To start the project, I went out to Lower Sproul to take some pictures from the balcony near the Amazon lockers. I took a few different pictures but decided it would be best to stitch the below images together.


In this part, I selected some landmarks that were shared between the left and right images. I used those landmarks to construct a system of linear equations that would allow me to recover the necessary homography transformation to move the positions of the first set of points to the positions of the second set of points.
Below are the landmarks chosen for the original images


For this part, I implemented a function that would take in an image, and the homography transformation matrix associated with the image to produce a warped version of the original image that should fit nicely with the other image used to create the homography matrix.
Below, is the warped version of the left image that should align better with the landmarks of the right image.


As we can see, the landmarks line up quite nicely, and the orientation of the image is fixed appropriately as well.
For this part, I wanted to view single images from different perspectives. Thus, I computed a homography transformation matrix between the image, and what I would assume the image would look like if viewed from the desired perspective. Then, I applied the warping to the original image, and received a result that showed the image from my desired perspective.
Here are some pairings of the original image with the image viewed from a different perspective.
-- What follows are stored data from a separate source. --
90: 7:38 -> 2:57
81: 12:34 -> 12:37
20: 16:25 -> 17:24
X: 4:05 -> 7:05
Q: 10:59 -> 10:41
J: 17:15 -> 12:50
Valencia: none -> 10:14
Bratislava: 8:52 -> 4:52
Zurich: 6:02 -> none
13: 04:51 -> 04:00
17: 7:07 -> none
While these perspective changes aren't perfect, they still capture the essence of what the subject would look like from the desired perspective.
In this part, I computed a weighted average across all pixels of the images of the mosaics to produce a smooth and easy blended result.
Below we can see the images of the mosaic separately, and the blended result.



Here a few other images that I was able to create as well.
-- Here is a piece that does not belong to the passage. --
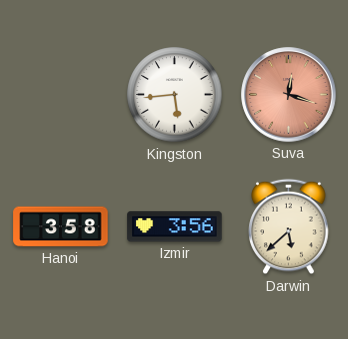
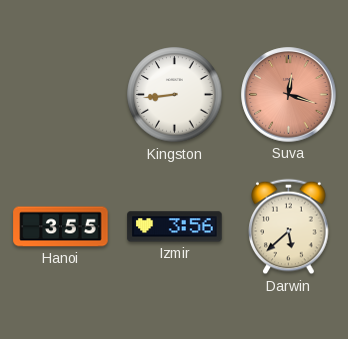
Kingston: 5:44 -> 8:44
Hanoi: 3:58 -> 3:55
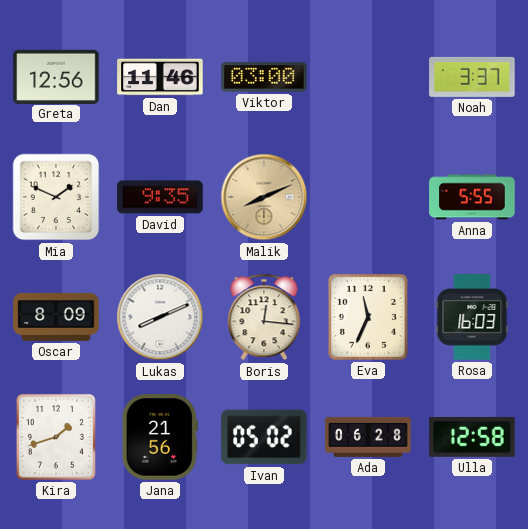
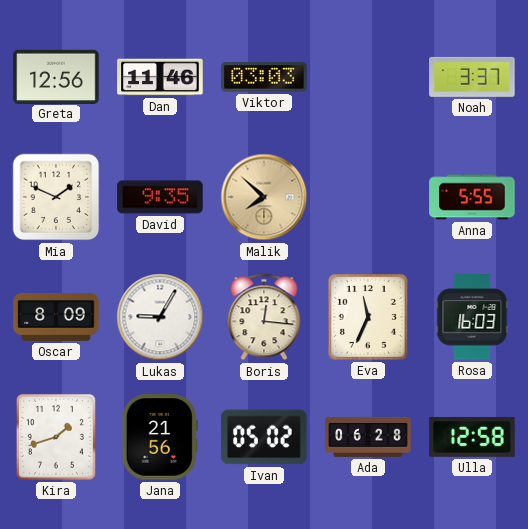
Viktor: 03:00 -> 03:03
Malik: 8:11 -> 7:52
Lukas: 8:11 -> 9:05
In this section, I constructed a very extensive set of potential corresponding features for the left and right images


In this section, we narrowed down the set of points that may best be used to create homographies between images in a mosaic. Due to some trouble with implementing the supression algorithm, I have chosen to select points randomly in this section.
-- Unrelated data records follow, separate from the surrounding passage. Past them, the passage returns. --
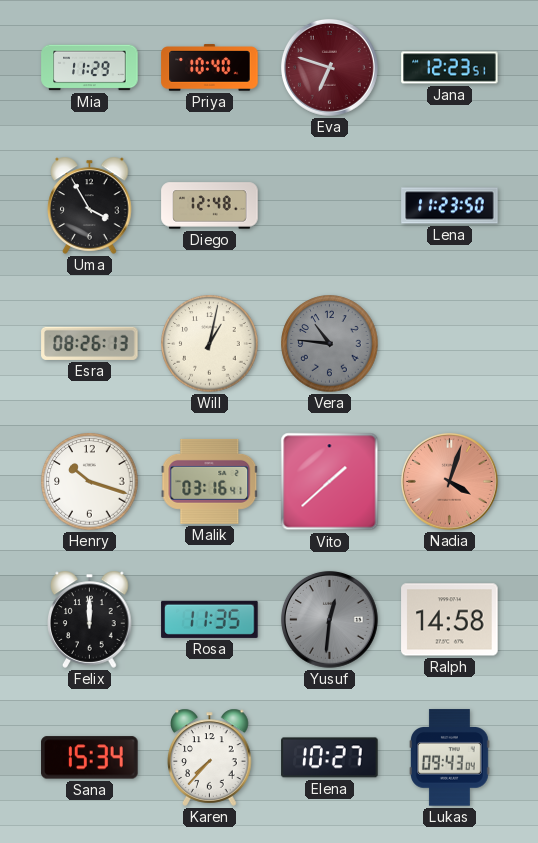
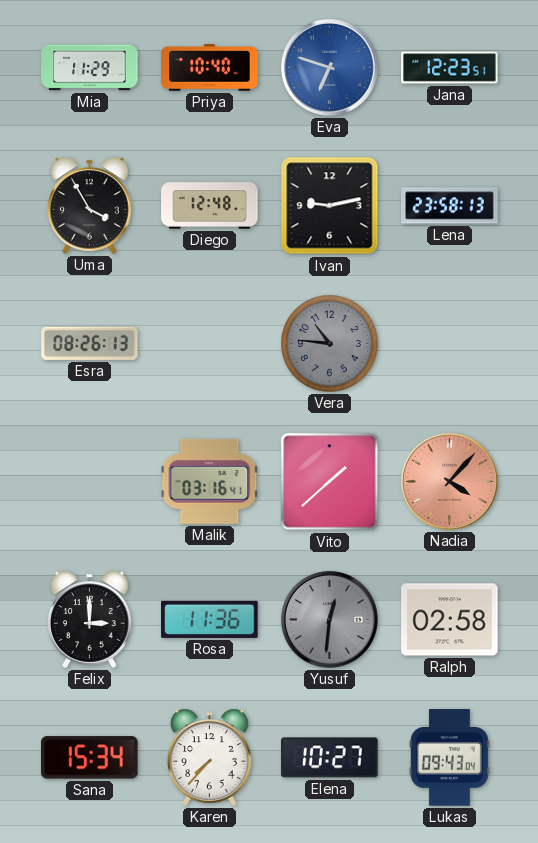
Eva dial: burgundy -> blue
Ivan: none -> 9:13
Lena: 11:23 -> 23:58
Will: 1:02 -> none
Henry: 10:18 -> none
Nadia: 4:03 -> 4:07
Felix: 12:00 -> 3:00
Rosa: 11:35 -> 11:36
Ralph: 14:58 -> 02:58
For this section, I took the set of chosen points, for each image, and constructed a set of 8x8 pathes for each point. For each points, I created a 40x40 box around the points, applied a 5x5 guassian filter, and downsampled the image to create an 8x8 patch. Finally, I normalized all the patches to have a mean of 0 and variance of 1. These patches would later be used to find matches in the corresponding images.


For this section, I used the patches constructed from the previous section to find matching patches between the images of the mosaic. The patches would be compared based upon the paper, where 2 points from different images would be considered a pair if the error (1NN/2NN) was smaller than a specified threshold. Below is an example of 2 patches from different images that have been considered a pair.


In this section, I implemented the RANSAC algorithm. For 100 iterations, I would get a random set of 4 pairs from the population of pairs found in the previous section. These 4 pairs would be used to construct a homography matrix from one image to the other. This homography matrix would be applied to all points selected in the first image in part 2, and compared to the points chosen in the second image in part 2. The distance between each of the transformed and target points is calculated, and the we count the number of comparisons where the difference is less than some other threshold. At the end of the 100 iterations, we use the largest set of points that were closest to the target points to construct the final homography matrix, and use this matrix for our image warping and alignment. Unfortunately, I seemed to have some errors in my code that I was unable to find, so my final mosaics are not quite the result that I hoped they would be. My assumption is that this is due to the fact that I was unable to select the proper points to compare in part 2.
Below is a side by side comparison of the mosaics from Part A, and the automated mosaics from Part B.






Generally, the automatic mosaics were on the right track, but seemed to have some minor errors that have compounded throughout the process of mosaicing.
Overall, I learned a lot from this project, and found it fascinating to construct these sort of panoramic images simply by using a homography matrix. Additionally, the process of comparing features between pictures became automated so easily as well!